JIF Little Minnie EX-96 4E All-Canadian Mature Cow 2002 & 2004 All-Canadian Champion Cow 2002

JIF Little Minnie EX-96 4E
All-Canadian Mature Cow 2002 & 2004
All-Canadian Champion Cow 2002

Making Change when Shift Happens

For Dusty the biggest change he has witnessed in his career has happened in the marketplace.  “The value of show cattle is increasing to extremely high ends at the top and losing some of the value for the state show and regional type of cattle.  It used to be if you had a real nice cow with a great pedigree that could win or compete at state show levels, she would be worth $7500-$15000.  Though it’s great to see the value on the greatest show cattle in the world at an all time high, it’s sad to see that the markets for smaller homebred herds to market their individuals are losing their value.”  This brings Dusty to face the future with a forecast.

Survival of the Fittest

Not one to mince words, Dusty looks ahead with a clear eye.  “The number one change ahead for my generation is survival.  This means that milking cows will probably not cut it to raise a family so you must find a niche market to provide more income to support your love for dairy cattle.  Also we must learn the art of mating cattle to achieve our personal goals.  Taking the time to study pedigrees that would be the ideal cross on a cow to make the next great one.  It seems more and more we use the “HOT” sire, which is ok for some matings, but we really need to learn about cow families and thinking outside the box.  Some of the best cattle ever have been as a result from someone doing something no one else would have!”

dusty and WyattFortunes, Favorites and Fatherhood!

Dusty says he is fortunate to have been involved in many great accomplishments from fitting cattle that have won at Madison to owning or selling individuals that have been National Winners or All Americans.  However, these are not number one on his achievement list.  He points out, “My proudest moment ever is seeing my little guy for the first time!”  He continues to add special achievements, “My greatest accomplishment so far would be seeing so many individuals go on to be successful from our Jersey Sale this past spring. It is truly one of my proudest moments seeing the Reserve Jr Champion and Honorable Mention Jr Champion heifers from Madison that sold in the Franchise Sale last spring.” (Check out the great work Dusty and the team are doing for The Franchise Kind II Sale)
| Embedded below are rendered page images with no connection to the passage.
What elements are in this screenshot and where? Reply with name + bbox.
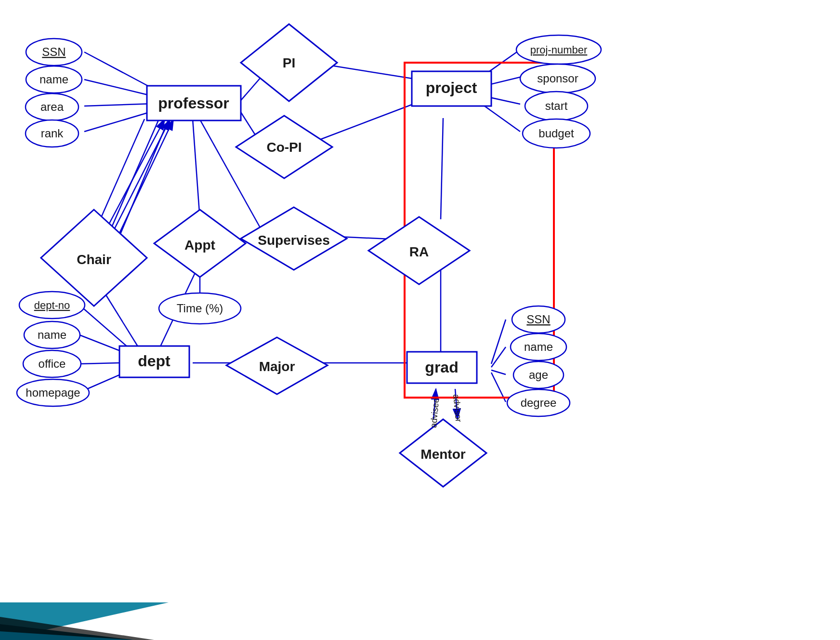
dept-homepage-label: homepage: [26, 386, 80, 399]
prof-area-label: area: [40, 100, 64, 113]
dept-office-label: office: [39, 357, 66, 370]
ra-label: RA: [409, 244, 429, 259]
proj-sponsor-label: sponsor: [537, 72, 578, 85]
supervises-label: Supervises: [258, 233, 329, 248]
grad-name-label: name: [524, 340, 553, 353]
dept-name-label: name: [38, 328, 66, 341]
major-label: Major: [259, 359, 295, 374]
prof-ssn-label: SSN: [42, 45, 66, 58]
copi-label: Co-PI: [266, 140, 302, 155]
time-attr-label: Time (%): [177, 302, 223, 315]
er-diagram: PI Co-PI professor project Chair Appt Su…: [0, 0, 840, 640]
mentor-label: Mentor: [420, 447, 465, 462]
pi-label: PI: [283, 55, 295, 70]
svg-line-26: [441, 118, 443, 219]
svg-line-19: [118, 120, 173, 236]
prof-name-label: name: [39, 73, 68, 86]
svg-line-2: [84, 52, 154, 89]
prof-rank-label: rank: [41, 127, 64, 140]
grad-age-label: age: [529, 368, 548, 381]
svg-line-17: [104, 119, 165, 234]
svg-line-36: [491, 370, 506, 374]
advisor-label: advisor: [451, 394, 463, 423]
grad-ssn-label: SSN: [526, 313, 550, 326]
svg-line-3: [84, 80, 154, 96]
proj-start-label: start: [545, 99, 568, 112]
grad-degree-label: degree: [521, 396, 557, 409]
dept-label: dept: [138, 352, 171, 370]
professor-label: professor: [158, 94, 229, 112]
chair-label: Chair: [77, 252, 111, 267]
grad-label: grad: [425, 359, 458, 376]
proj-number-label: proj-number: [530, 44, 588, 56]
svg-line-21: [193, 119, 200, 219]
proj-budget-label: budget: [538, 127, 574, 140]
appt-label: Appt: [184, 238, 215, 253]
dept-deptno-label: dept-no: [34, 299, 70, 311]
svg-line-4: [84, 104, 154, 106]
svg-line-18: [111, 120, 170, 236]
project-label: project: [426, 79, 477, 96]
Wit, Wisdom and a Happy Wife

Dusty loves the new opportunities opening up in his life and has special visions for the future. Jokingly he suggests, “Perhaps I will start up an internet site that tells the truth about the cattle industry… OOPS! … That’s been done .. The Bullvine!”

The Bullvine Bottom Line

Then seriously Dusty concludes, “I would like to continue the blessings of time shared with my wonderful wife and family and someday have my own herd of cows that my children could carry on with.” No doubt his boys will enjoy learning hand-in-hand with their dad.  Dusty Schirm is a shining example!